Data extract:
= = = =

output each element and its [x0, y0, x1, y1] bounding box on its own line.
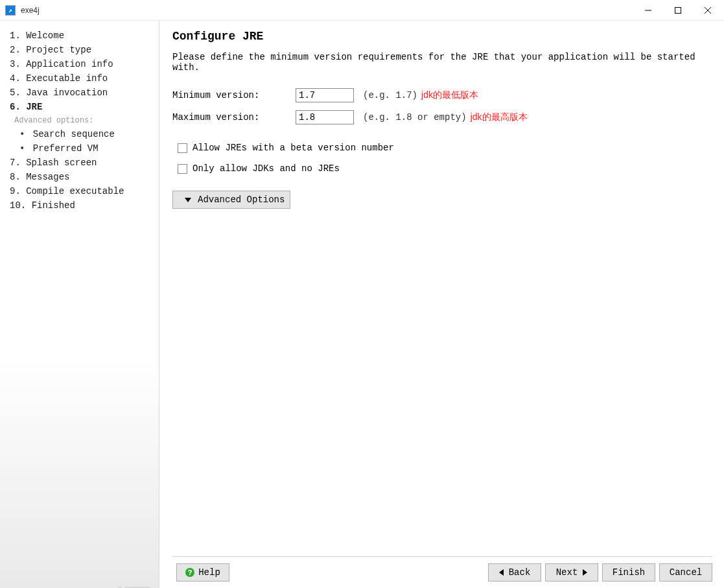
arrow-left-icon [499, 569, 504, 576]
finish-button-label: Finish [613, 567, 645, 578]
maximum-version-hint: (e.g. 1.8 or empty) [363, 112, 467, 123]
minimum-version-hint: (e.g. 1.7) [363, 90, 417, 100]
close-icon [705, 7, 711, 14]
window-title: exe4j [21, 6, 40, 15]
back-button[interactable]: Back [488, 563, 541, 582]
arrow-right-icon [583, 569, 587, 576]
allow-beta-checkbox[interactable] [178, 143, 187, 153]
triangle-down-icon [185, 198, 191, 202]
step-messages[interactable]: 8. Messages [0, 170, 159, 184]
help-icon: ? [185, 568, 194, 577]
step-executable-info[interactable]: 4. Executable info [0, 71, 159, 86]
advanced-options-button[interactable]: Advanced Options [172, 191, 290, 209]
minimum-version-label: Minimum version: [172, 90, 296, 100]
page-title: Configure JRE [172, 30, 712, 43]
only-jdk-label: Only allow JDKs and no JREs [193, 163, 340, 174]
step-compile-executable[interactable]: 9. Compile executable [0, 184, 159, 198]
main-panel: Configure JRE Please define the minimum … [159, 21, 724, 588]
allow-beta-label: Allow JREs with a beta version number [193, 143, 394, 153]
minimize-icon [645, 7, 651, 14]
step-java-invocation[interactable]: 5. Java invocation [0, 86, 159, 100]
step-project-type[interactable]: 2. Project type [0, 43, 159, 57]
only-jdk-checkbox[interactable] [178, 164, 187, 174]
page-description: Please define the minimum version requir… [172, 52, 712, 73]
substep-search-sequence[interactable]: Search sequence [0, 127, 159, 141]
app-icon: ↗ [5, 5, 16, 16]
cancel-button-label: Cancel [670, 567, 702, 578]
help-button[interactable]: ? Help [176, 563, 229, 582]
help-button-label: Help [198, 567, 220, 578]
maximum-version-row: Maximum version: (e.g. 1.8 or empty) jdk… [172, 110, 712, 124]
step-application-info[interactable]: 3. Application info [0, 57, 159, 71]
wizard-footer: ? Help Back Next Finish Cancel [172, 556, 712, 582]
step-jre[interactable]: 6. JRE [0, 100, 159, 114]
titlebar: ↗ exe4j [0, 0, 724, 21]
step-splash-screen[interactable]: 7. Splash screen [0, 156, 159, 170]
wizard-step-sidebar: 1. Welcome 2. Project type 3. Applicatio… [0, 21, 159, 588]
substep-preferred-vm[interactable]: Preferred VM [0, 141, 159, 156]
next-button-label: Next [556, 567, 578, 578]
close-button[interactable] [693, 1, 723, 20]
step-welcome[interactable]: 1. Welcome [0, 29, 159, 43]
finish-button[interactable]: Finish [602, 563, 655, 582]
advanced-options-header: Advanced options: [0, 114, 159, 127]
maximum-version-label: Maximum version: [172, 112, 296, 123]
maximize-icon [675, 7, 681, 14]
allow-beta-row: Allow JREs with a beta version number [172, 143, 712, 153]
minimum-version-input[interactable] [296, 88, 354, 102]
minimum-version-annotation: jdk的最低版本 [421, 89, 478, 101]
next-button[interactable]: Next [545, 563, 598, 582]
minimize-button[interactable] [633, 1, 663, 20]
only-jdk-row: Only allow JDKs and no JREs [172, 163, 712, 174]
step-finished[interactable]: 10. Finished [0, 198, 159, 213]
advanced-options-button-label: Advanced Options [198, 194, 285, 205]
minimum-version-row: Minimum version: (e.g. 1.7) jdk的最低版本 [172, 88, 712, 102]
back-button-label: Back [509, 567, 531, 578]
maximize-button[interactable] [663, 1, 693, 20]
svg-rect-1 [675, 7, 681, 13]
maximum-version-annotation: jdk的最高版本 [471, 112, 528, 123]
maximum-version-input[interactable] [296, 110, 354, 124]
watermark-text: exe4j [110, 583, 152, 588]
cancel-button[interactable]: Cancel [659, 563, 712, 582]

= = = =

In the material above, find every line that has the string "Back" and pull those lines out.

back-button[interactable]: Back [488, 563, 541, 582]
wizard-footer: ? Help Back Next Finish Cancel [172, 556, 712, 582]
back-button-label: Back [509, 567, 531, 578]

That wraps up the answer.